This report provides the results of a detailed Level II analysis of scour potential at structure
IRASTH00080020 on town highway 8 crossing the Black River, Irasburg, Vermont
(figures 1–8). A Level II study is a basic engineering analysis of the site, including a
quantitative analysis of stream stability and scour (U.S. Department of Transportation,
1993). A Level I study is included in Appendix E of this report. A Level I study provides
a qualitative geomorphic characterization of the study site. Information on the bridge,
available from VTAOT files, was compiled prior to conducting Level I and Level II
analyses and can be found in Appendix D.
The site is in the New England Upland physiographic province of north-central Vermont in
the town of Irasburg. The 110-mi2
drainage area is in a predominantly rural basin. In the
vicinity of the study site, the left bank surface cover is pasture and row crops and the right
bank is covered by shrub and brush and is adjacent to woods.

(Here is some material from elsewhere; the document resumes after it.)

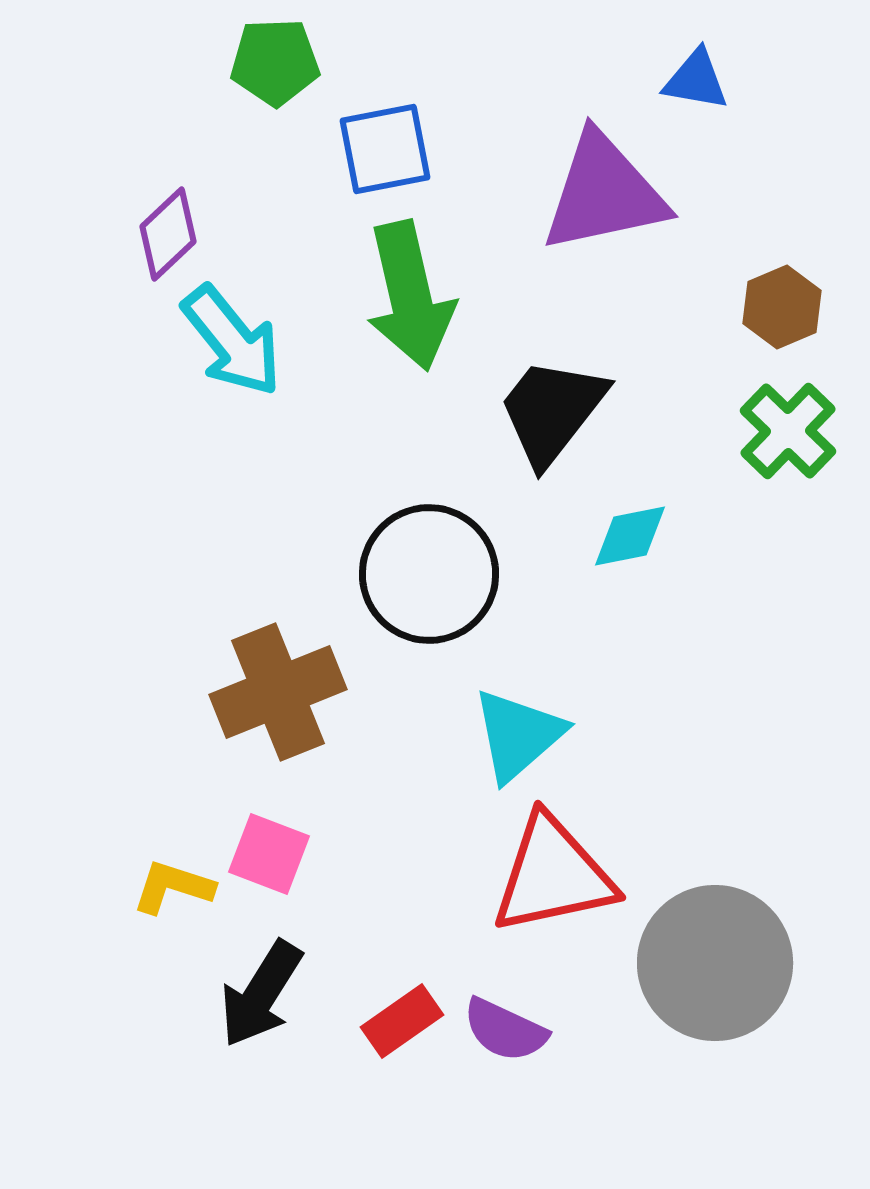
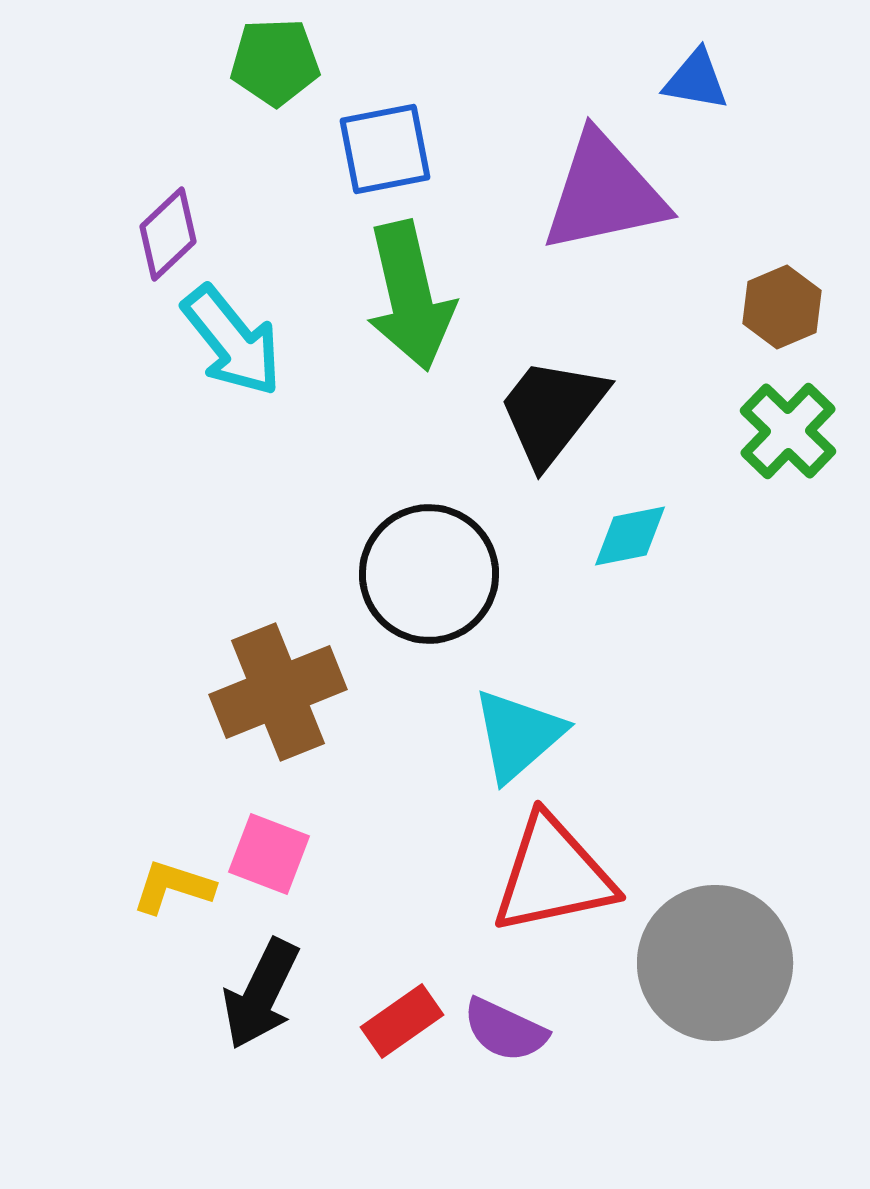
black arrow: rotated 6 degrees counterclockwise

In the study area, the Black River has a sinuous channel with a slope of approximately
0.002 ft/ft, an average channel top width of 90 ft and an average channel depth of 5 ft. The
predominant channel bed material is gravel and cobbles (D50 is 49.7 mm or 0.163 ft). The
geomorphic assessment at the time of the Level I and Level II site visit on October 4, 1994,
indicated that the reach was laterally unstable.
The town highway 8 crossing of the Black River is a 88-ft-long, one-lane covered bridge
consisting of one 80-foot span (Vermont Agency of Transportation, written commun.,
August 2, 1994). The bridge is supported by vertical, concrete abutments with wingwalls on
the upstream and downstream sides of the right abutment. The right abutment has stone fill
protection. The channel is skewed approximately 25 degrees to the opening while the
opening-skew-to-roadway is zero degrees. Additional details describing conditions at the
site are included in the Level II Summary and Appendices D and E.
Scour depths and rock rip-rap sizes were computed using the general guidelines described
in Hydraulic Engineering Circular 18 (Richardson and others, 1993). Scour depths were
calculated assuming an infinite depth of erosive material and a homogeneous particle-size
distribution. The scour analysis results are presented in tables 1 and 2 and a graph of the
scour depths is presented in figure 8.